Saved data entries
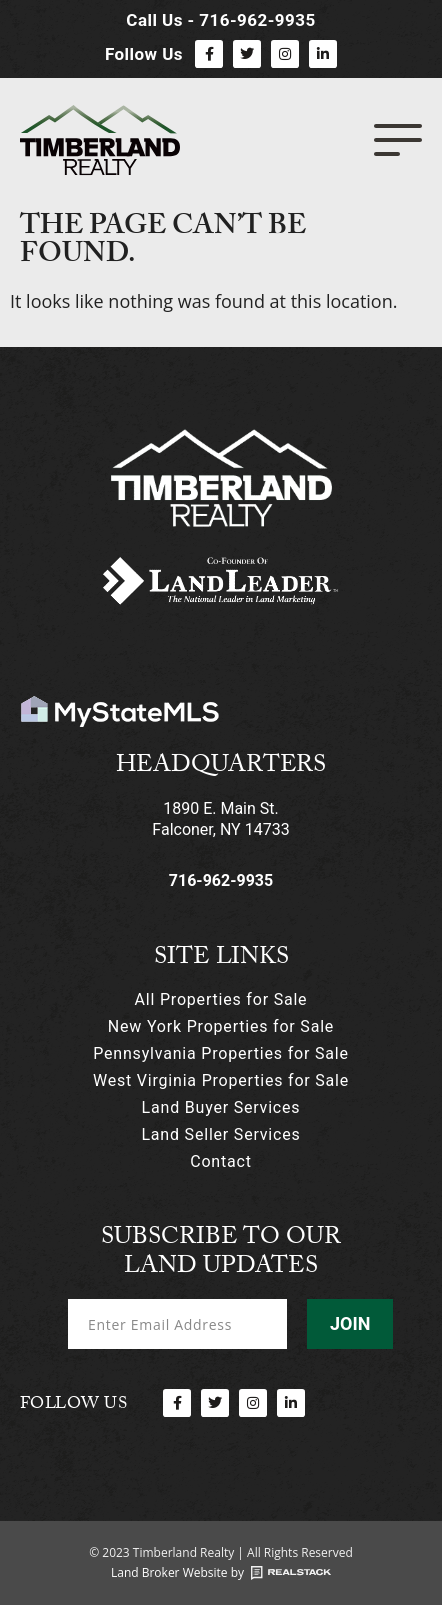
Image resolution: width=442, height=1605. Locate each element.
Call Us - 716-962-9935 (220, 20)
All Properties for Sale (221, 999)
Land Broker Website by (177, 1572)
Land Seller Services (220, 1134)
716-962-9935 (221, 880)
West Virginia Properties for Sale (221, 1080)
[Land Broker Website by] (291, 1573)
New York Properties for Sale (221, 1026)
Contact (221, 1161)
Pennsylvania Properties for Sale (220, 1053)
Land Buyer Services (221, 1107)
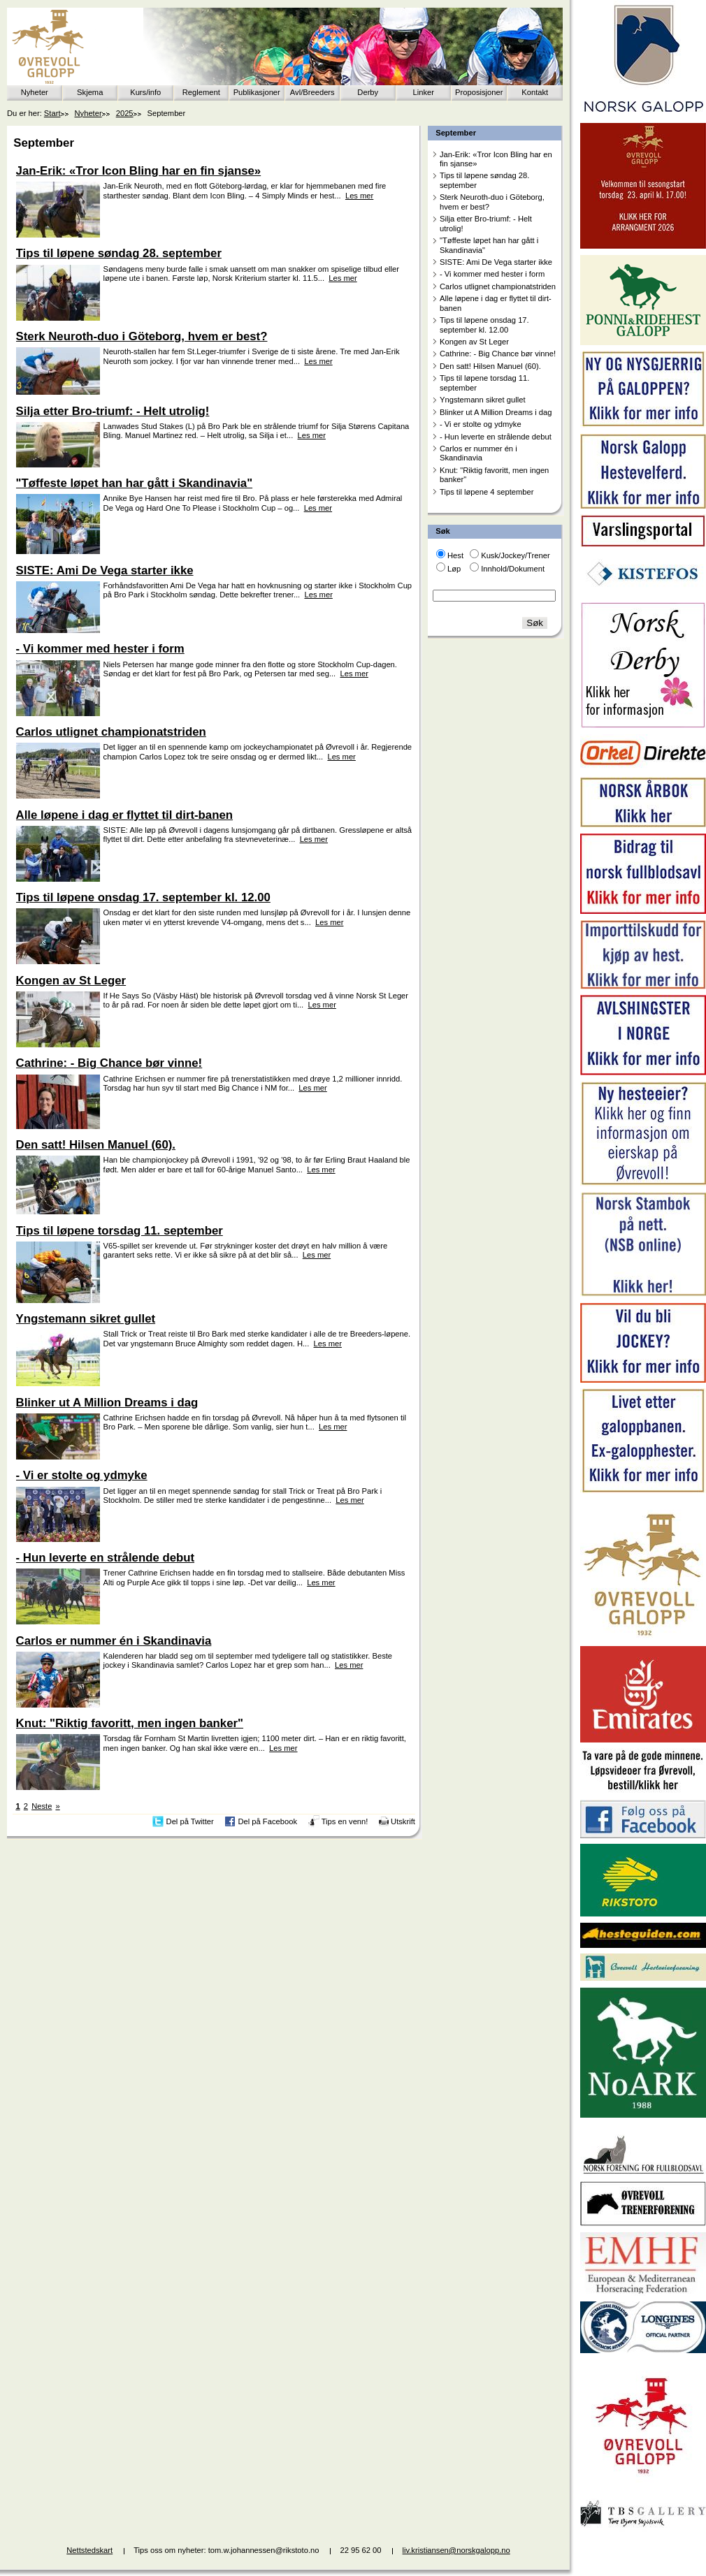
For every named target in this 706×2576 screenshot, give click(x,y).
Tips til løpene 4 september (487, 492)
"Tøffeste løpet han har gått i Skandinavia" (489, 245)
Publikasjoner (256, 92)
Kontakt (534, 92)
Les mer (359, 195)
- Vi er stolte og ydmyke (480, 424)
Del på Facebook (267, 1821)
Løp (454, 569)
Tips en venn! (345, 1821)
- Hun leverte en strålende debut (496, 436)
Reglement (201, 92)
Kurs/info (145, 92)
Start (52, 113)
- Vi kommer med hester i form (492, 274)
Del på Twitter (190, 1821)
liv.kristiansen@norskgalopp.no (456, 2550)
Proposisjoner (479, 92)
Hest (455, 555)
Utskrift (403, 1821)
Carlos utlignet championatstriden (498, 286)
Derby (367, 92)
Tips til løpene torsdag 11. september (484, 382)
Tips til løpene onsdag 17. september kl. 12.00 (484, 324)
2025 (125, 113)
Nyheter (34, 92)
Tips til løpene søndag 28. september (484, 180)
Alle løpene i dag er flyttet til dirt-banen (496, 303)
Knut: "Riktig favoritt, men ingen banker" (494, 474)
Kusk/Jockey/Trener (515, 555)
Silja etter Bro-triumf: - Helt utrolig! (486, 223)
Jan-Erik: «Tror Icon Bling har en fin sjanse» (496, 159)
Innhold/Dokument (513, 569)
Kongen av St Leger (474, 341)
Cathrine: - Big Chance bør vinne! (498, 353)
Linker (423, 92)
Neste (41, 1806)
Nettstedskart (89, 2550)
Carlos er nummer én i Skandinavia (478, 453)
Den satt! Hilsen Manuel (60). (490, 366)
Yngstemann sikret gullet (483, 399)
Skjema (90, 92)
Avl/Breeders (312, 92)
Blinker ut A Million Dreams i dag (496, 412)
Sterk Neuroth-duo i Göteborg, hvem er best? (492, 201)
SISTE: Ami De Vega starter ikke (496, 262)
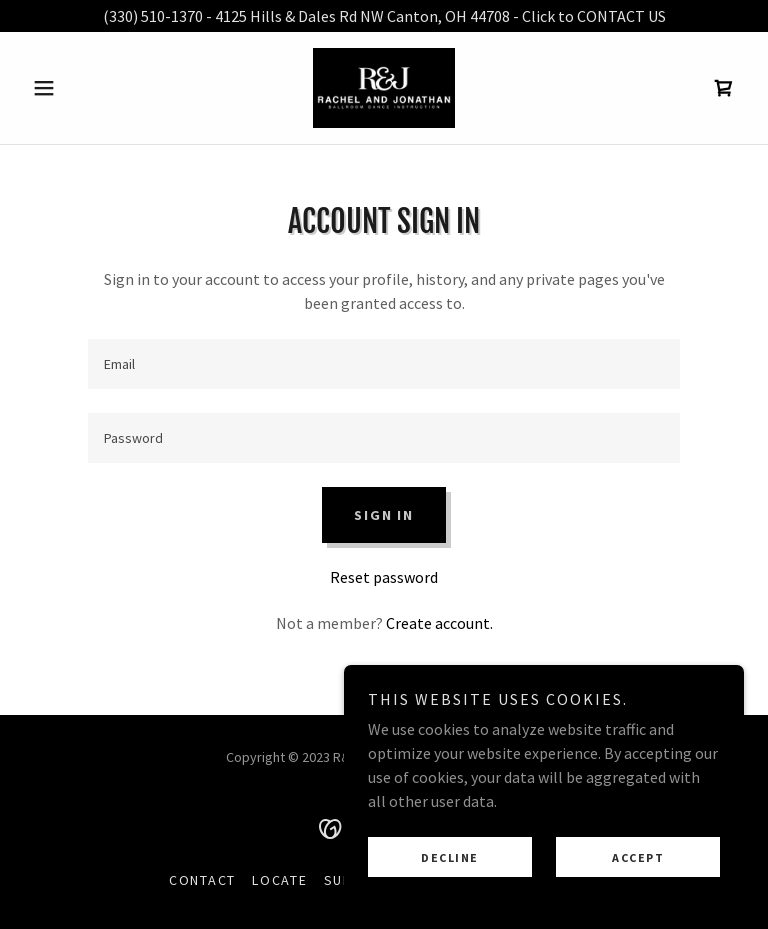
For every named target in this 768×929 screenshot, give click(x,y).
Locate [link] (280, 880)
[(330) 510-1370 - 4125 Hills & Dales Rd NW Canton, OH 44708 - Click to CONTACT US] (384, 16)
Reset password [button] (384, 577)
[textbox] (384, 364)
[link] (384, 88)
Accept (638, 857)
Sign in (383, 515)
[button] (78, 88)
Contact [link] (202, 880)
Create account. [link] (439, 623)
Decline (450, 857)
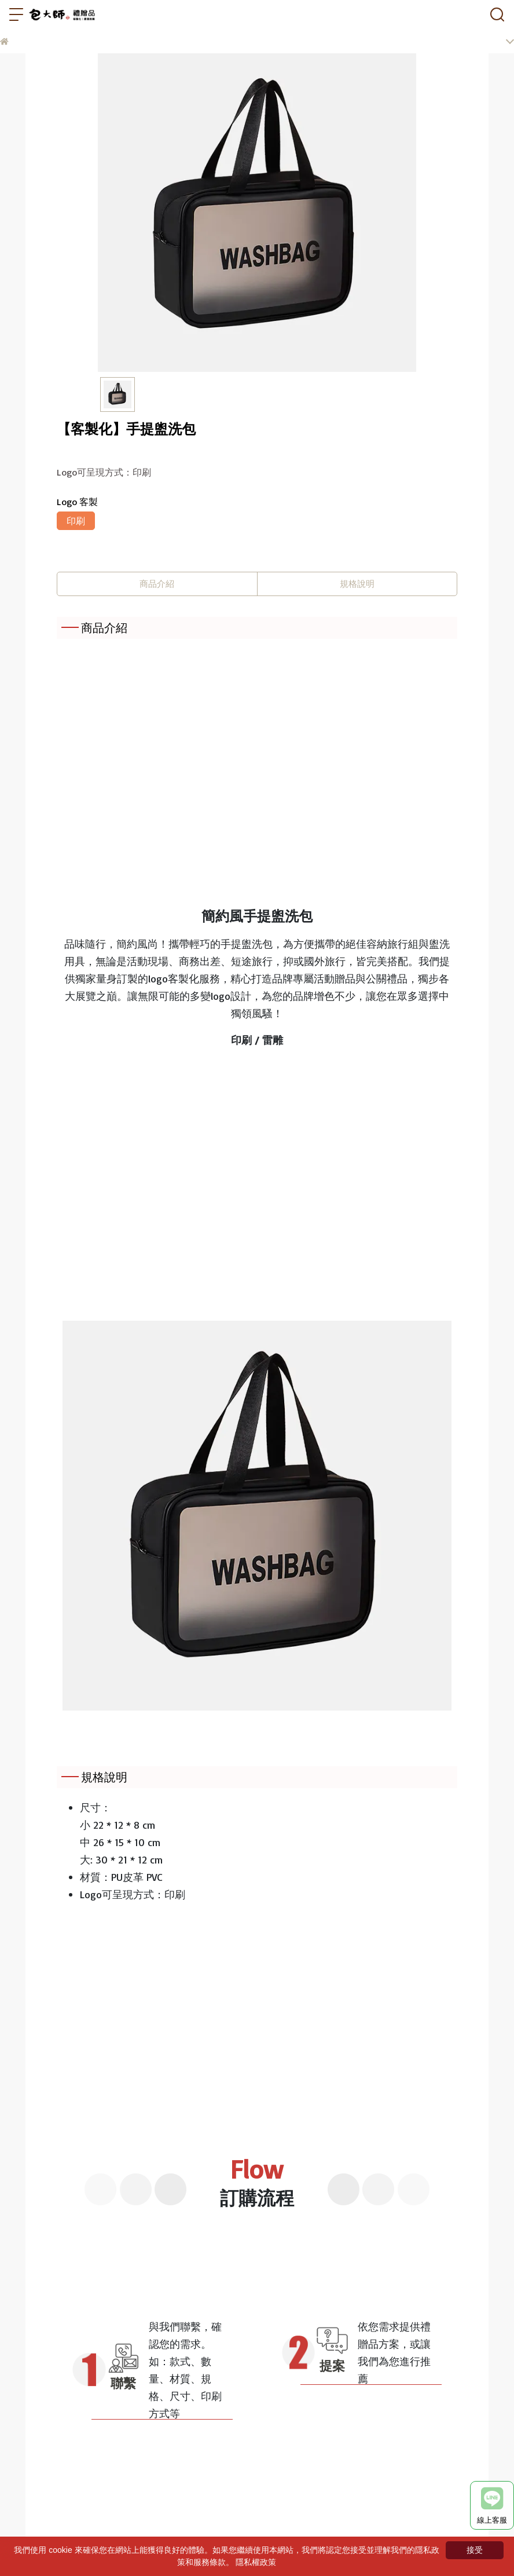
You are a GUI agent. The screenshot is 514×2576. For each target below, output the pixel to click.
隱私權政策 (256, 2562)
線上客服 (492, 2505)
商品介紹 (156, 584)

Task directions
Give only the lines from the one holding "Del på Facebook (267, 1821)" through the one holding "Linker (423, 92)", each restated exactly as it appears above.

Task solution
Del på Facebook (267, 1821)
Løp (454, 569)
Tips en venn! (345, 1821)
- Hun leverte en strålende debut (496, 436)
Reglement (201, 92)
Kurs/info (145, 92)
Start (52, 113)
- Vi kommer med hester i form (492, 274)
Del på Twitter (190, 1821)
liv.kristiansen@norskgalopp.no (456, 2550)
Proposisjoner (479, 92)
Hest (455, 555)
Utskrift (403, 1821)
Carlos utlignet championatstriden (498, 286)
Derby (367, 92)
Tips til løpene torsdag 11. september (484, 382)
Tips til løpene onsdag 17. september kl. 12.00 (484, 324)
2025 (125, 113)
Nyheter (34, 92)
Tips til løpene søndag 28. september (484, 180)
Alle løpene i dag er flyttet til dirt-banen (496, 303)
Knut: "Riktig favoritt, men ingen banker" (494, 474)
Kusk/Jockey/Trener (515, 555)
Silja etter Bro-triumf: - Helt utrolig! (486, 223)
Jan-Erik: «Tror Icon Bling har en fin sjanse» (496, 159)
Innhold/Dokument (513, 569)
Kongen av St Leger (474, 341)
Cathrine: - Big Chance bør vinne! (498, 353)
Linker (423, 92)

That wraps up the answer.